Consider the following factors when building a Product Release Calendar:
- Development and Build capacity
This will dictate how fast Releases can be developed. Work with the Development teams to understand how much capacity they have, and ensure this is taken into account when giving releases enough time to be built.
- Testing team Capacity
Another element that dictact release throughput. Consider how much capacity is available for each testing type such as functional, integration, User Acceptance and Business Acceptance testing. This will of course depend on your firm’s testing processes.
- Technical dependencies
Understanding the changes being implemented in a release, and their technical dependencies to other system components will enable you to decide how best to bundle common components together for more efficient development and testing. It also allows you to schedule deployments and testing within the same environment. Two independent changes, might be able to be tested in different releases executing in parallel, while two related changes may need to included in the same release.
- Testing Environment capacity
Most companies can handle more than one release being tested at the same time, or at least overlapping. Having an understanding of the testing and staging environment usage will enable the scheduling of testing through the environments.
- Deployment and operational capacities
Consider constraints on deploying into production.

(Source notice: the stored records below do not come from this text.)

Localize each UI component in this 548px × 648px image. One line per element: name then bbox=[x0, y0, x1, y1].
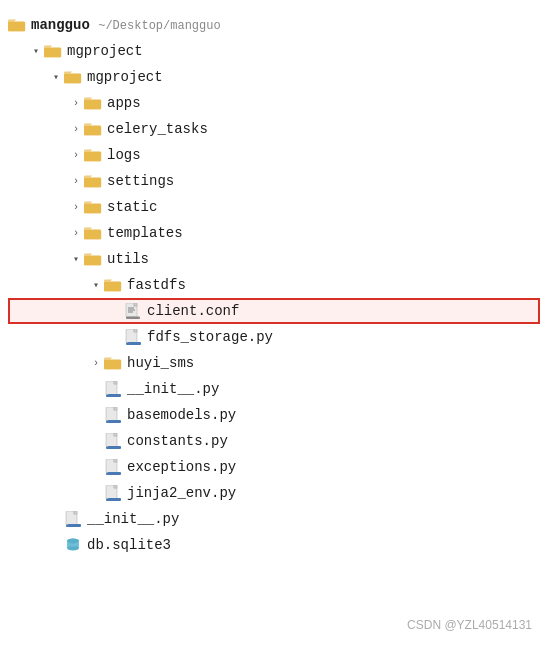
svg-rect-79 bbox=[74, 511, 77, 514]
tree-item-label: client.conf bbox=[147, 303, 239, 319]
root-folder-icon bbox=[8, 18, 26, 32]
tree-item-label: settings bbox=[107, 173, 174, 189]
db-file-icon bbox=[64, 537, 82, 553]
tree-item-exceptions[interactable]: py exceptions.py bbox=[8, 454, 540, 480]
svg-rect-73 bbox=[106, 499, 120, 502]
svg-rect-35 bbox=[134, 329, 137, 332]
tree-item-label: __init__.py bbox=[87, 511, 179, 527]
tree-item-db-sqlite3[interactable]: db.sqlite3 bbox=[8, 532, 540, 558]
svg-rect-59 bbox=[106, 447, 120, 450]
tree-chevron[interactable] bbox=[88, 355, 104, 371]
tree-chevron[interactable] bbox=[68, 121, 84, 137]
py-file-icon: py bbox=[104, 485, 122, 501]
tree-item-huyi_sms[interactable]: huyi_sms bbox=[8, 350, 540, 376]
tree-item-settings[interactable]: settings bbox=[8, 168, 540, 194]
folder-icon bbox=[84, 226, 102, 240]
tree-chevron[interactable] bbox=[88, 277, 104, 293]
py-file-icon: py bbox=[124, 329, 142, 345]
folder-icon bbox=[64, 70, 82, 84]
tree-chevron[interactable] bbox=[48, 69, 64, 85]
tree-item-label: templates bbox=[107, 225, 183, 241]
svg-rect-7 bbox=[84, 100, 101, 109]
tree-item-fdfs-storage[interactable]: py fdfs_storage.py bbox=[8, 324, 540, 350]
tree-item-label: huyi_sms bbox=[127, 355, 194, 371]
tree-item-mgproject-1[interactable]: mgproject bbox=[8, 38, 540, 64]
tree-item-label: mgproject bbox=[87, 69, 163, 85]
svg-rect-44 bbox=[114, 381, 117, 384]
tree-item-utils[interactable]: utils bbox=[8, 246, 540, 272]
tree-item-label: constants.py bbox=[127, 433, 228, 449]
tree-item-apps[interactable]: apps bbox=[8, 90, 540, 116]
svg-rect-21 bbox=[104, 282, 121, 291]
tree-item-label: __init__.py bbox=[127, 381, 219, 397]
tree-item-static[interactable]: static bbox=[8, 194, 540, 220]
tree-item-label: apps bbox=[107, 95, 141, 111]
svg-rect-51 bbox=[114, 407, 117, 410]
tree-item-mgproject-2[interactable]: mgproject bbox=[8, 64, 540, 90]
svg-rect-45 bbox=[106, 395, 120, 398]
tree-item-label: db.sqlite3 bbox=[87, 537, 171, 553]
folder-icon bbox=[84, 252, 102, 266]
tree-item-init-py-root[interactable]: py __init__.py bbox=[8, 506, 540, 532]
folder-icon bbox=[104, 356, 122, 370]
svg-rect-65 bbox=[114, 459, 117, 462]
folder-icon bbox=[84, 200, 102, 214]
tree-chevron[interactable] bbox=[68, 225, 84, 241]
svg-rect-17 bbox=[84, 230, 101, 239]
svg-rect-66 bbox=[106, 473, 120, 476]
tree-item-init-py-utils[interactable]: py __init__.py bbox=[8, 376, 540, 402]
svg-rect-11 bbox=[84, 152, 101, 161]
tree-item-label: utils bbox=[107, 251, 149, 267]
svg-rect-80 bbox=[66, 525, 80, 528]
tree-item-templates[interactable]: templates bbox=[8, 220, 540, 246]
tree-item-label: mgproject bbox=[67, 43, 143, 59]
tree-chevron[interactable] bbox=[68, 251, 84, 267]
tree-item-label: mangguo ~/Desktop/mangguo bbox=[31, 17, 221, 33]
svg-rect-19 bbox=[84, 256, 101, 265]
folder-icon bbox=[84, 148, 102, 162]
tree-item-constants[interactable]: py constants.py bbox=[8, 428, 540, 454]
tree-item-fastdfs[interactable]: fastdfs bbox=[8, 272, 540, 298]
watermark: CSDN @YZL40514131 bbox=[407, 618, 532, 632]
tree-item-mangguo-root[interactable]: mangguo ~/Desktop/mangguo bbox=[8, 12, 540, 38]
tree-chevron[interactable] bbox=[68, 173, 84, 189]
folder-icon bbox=[104, 278, 122, 292]
tree-chevron[interactable] bbox=[68, 147, 84, 163]
svg-rect-26 bbox=[126, 317, 140, 320]
tree-item-label: basemodels.py bbox=[127, 407, 236, 423]
tree-item-jinja2-env[interactable]: py jinja2_env.py bbox=[8, 480, 540, 506]
tree-chevron[interactable] bbox=[68, 95, 84, 111]
py-file-icon: py bbox=[104, 433, 122, 449]
py-file-icon: py bbox=[104, 459, 122, 475]
tree-item-logs[interactable]: logs bbox=[8, 142, 540, 168]
tree-item-label: exceptions.py bbox=[127, 459, 236, 475]
svg-point-85 bbox=[67, 539, 79, 544]
tree-item-label: fastdfs bbox=[127, 277, 186, 293]
folder-icon bbox=[44, 44, 62, 58]
tree-chevron[interactable] bbox=[68, 199, 84, 215]
svg-rect-3 bbox=[44, 48, 61, 57]
svg-rect-38 bbox=[104, 360, 121, 369]
svg-rect-1 bbox=[8, 22, 25, 31]
py-file-icon: py bbox=[64, 511, 82, 527]
svg-rect-58 bbox=[114, 433, 117, 436]
file-tree: mangguo ~/Desktop/mangguo mgproject mgpr… bbox=[0, 0, 548, 570]
tree-chevron[interactable] bbox=[28, 43, 44, 59]
tree-item-label: logs bbox=[107, 147, 141, 163]
svg-rect-23 bbox=[134, 303, 137, 306]
conf-file-icon bbox=[124, 303, 142, 319]
svg-rect-13 bbox=[84, 178, 101, 187]
tree-item-label: celery_tasks bbox=[107, 121, 208, 137]
tree-item-celery_tasks[interactable]: celery_tasks bbox=[8, 116, 540, 142]
py-file-icon: py bbox=[104, 407, 122, 423]
tree-item-label: fdfs_storage.py bbox=[147, 329, 273, 345]
tree-item-label: static bbox=[107, 199, 157, 215]
svg-rect-15 bbox=[84, 204, 101, 213]
folder-icon bbox=[84, 174, 102, 188]
tree-item-client-conf[interactable]: client.conf bbox=[8, 298, 540, 324]
svg-rect-5 bbox=[64, 74, 81, 83]
folder-icon bbox=[84, 96, 102, 110]
tree-item-basemodels[interactable]: py basemodels.py bbox=[8, 402, 540, 428]
svg-rect-72 bbox=[114, 485, 117, 488]
folder-icon bbox=[84, 122, 102, 136]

- Market Demand and other external forces
Depending on your organization, the Product Management or marketing teams, or the Product owner in an Agile environment, should be able to give you direction on what the market is looking for and when. Consider this when deciding upon go-live and launch target dates.
- Customer Requests
Customers will have requests and requirements for when they expect a release. These requests should be vetted by a proper prioritization process – whether by product management or another function, otherwise there may be competing interests from multiple clients.
- Internal vs External Release Calendar
Consider publishing an external and an internal Product Release Calendar. Internal teams will want to know the durations of the release phases and any milestones they need to meet. Dates that need not be shared externally. For example, if a release is scheduled to go live in winter, a project manager will need to know what dates they need to meet to include their project changes in that release.
Customers do not need to know all those details, and so a more simplistic calendar can be published to external stakeholders.
Progressive elaboration is the name of the game in this phase. At first, with so many unknowns, the Release Calendar will not be as accurate, but as time moves forward you should be able to firm up milestones and dates and ensure your forecast is up to date.